US 11,853,393 B2
Method and system for generating synthetic documents for layout recognition and information retrieval
Natraj Raman, London (GB); Sameena Shah, Scarsdale, NY (US); and Manuela Veloso, New York, NY (US)
Assigned to JPMORGAN CHASE BANK, N.A., New York, NY (US)
Filed by JPMorgan Chase Bank, N.A., New York, NY (US)
Filed on Dec. 9, 2021, as Appl. No. 17/643,490.
Claims priority of provisional application 63/263,842, filed on Nov. 10, 2021.
Prior Publication US 2023/0147778 A1, May 11, 2023
Int. Cl. G06F 18/214 (2023.01); G06V 30/413 (2022.01); G06V 30/416 (2022.01); G06V 30/414 (2022.01); G06F 16/383 (2019.01); G06F 18/20 (2023.01)

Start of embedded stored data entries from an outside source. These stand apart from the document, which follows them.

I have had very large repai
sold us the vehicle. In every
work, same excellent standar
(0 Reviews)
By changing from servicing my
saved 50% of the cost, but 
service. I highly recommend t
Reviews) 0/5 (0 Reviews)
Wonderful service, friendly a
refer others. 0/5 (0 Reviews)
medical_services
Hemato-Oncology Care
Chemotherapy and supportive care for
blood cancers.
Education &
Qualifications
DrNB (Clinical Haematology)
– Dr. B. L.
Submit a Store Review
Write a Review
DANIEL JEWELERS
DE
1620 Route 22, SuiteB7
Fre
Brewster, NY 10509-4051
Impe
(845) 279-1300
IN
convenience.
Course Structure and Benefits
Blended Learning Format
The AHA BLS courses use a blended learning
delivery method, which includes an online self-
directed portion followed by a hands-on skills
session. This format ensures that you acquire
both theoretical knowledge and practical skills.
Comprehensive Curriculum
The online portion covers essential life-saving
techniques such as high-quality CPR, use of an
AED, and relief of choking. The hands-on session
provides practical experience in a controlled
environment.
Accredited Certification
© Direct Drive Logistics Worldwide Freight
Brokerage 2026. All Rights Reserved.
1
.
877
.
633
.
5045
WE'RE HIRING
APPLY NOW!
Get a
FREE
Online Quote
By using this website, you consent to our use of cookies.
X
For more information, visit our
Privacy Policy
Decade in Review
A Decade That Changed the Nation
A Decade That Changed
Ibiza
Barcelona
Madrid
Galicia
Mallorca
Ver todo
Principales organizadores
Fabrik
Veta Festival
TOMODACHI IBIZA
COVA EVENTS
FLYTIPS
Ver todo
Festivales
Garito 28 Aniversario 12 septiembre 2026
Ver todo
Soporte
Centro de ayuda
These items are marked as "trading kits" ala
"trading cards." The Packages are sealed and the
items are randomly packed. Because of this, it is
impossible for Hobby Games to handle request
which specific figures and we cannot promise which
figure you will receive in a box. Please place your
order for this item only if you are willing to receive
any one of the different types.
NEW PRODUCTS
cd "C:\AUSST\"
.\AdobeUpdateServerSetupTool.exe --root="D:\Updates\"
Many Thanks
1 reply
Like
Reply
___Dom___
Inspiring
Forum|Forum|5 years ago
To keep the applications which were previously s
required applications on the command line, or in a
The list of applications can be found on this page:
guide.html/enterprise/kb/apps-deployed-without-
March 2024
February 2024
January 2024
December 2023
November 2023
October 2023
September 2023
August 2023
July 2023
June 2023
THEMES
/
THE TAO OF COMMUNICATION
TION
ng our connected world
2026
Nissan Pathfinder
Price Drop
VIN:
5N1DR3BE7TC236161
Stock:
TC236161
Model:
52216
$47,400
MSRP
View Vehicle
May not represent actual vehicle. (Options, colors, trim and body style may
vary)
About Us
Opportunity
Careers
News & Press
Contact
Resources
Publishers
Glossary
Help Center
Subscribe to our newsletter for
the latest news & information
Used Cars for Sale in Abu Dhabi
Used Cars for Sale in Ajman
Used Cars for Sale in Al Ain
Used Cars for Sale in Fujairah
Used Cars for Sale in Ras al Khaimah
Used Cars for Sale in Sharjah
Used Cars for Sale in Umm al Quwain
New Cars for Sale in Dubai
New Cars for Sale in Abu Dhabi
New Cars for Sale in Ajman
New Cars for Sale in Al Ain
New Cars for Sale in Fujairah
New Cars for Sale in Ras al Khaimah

CPC G06F 18/2148 (2023.01) [G06F 16/383 (2019.01); G06F 18/29 (2023.01); G06V 30/413 (2022.01); G06V 30/414 (2022.01); G06V 30/416 (2022.01)] 14 Claims
OG exemplary drawing
 
1. A method for retrieving information from a document, the method being implemented by at least one processor, the method comprising:
generating, by the at least one processor, a first synthetic document and at least a second synthetic document, the first synthetic document including a first plurality of elements and first annotation information that relates to the first plurality of elements, and the second synthetic document including a second plurality of elements and second annotation information that relates to the second plurality of elements;
training, by the at least one processor, a machine learning algorithm that is configured to detect a layout of a real-world document by using each of the first synthetic document, the first annotation information, the second synthetic document, and the second annotation information as inputs;
receiving, by the at least one processor, a first real-world document; and
generating, by the at least one processor, a modified version of the first real-world document by applying the trained machine learning algorithm to the received first real-world document,
wherein each of the first plurality of elements and the second plurality of elements is associated with a respective element type that includes at least one from among a header, a title, a section, a table, a cell, a drawing figure, a paragraph, a mathematical equation, a chart, and a footer, and
wherein the machine learning algorithm implements a Bayesian network that models relationships among a plurality of random variables that includes at least one from among a font, a border, a spacing, an alignment, a color, and a content that corresponds to each of the respective element types associated with the first plurality of elements and the second plurality of elements, and
wherein the Bayesian network defines stochastic templates with shared distributional parameters to model at least one layout structure commonality among subsets of synthetic documents.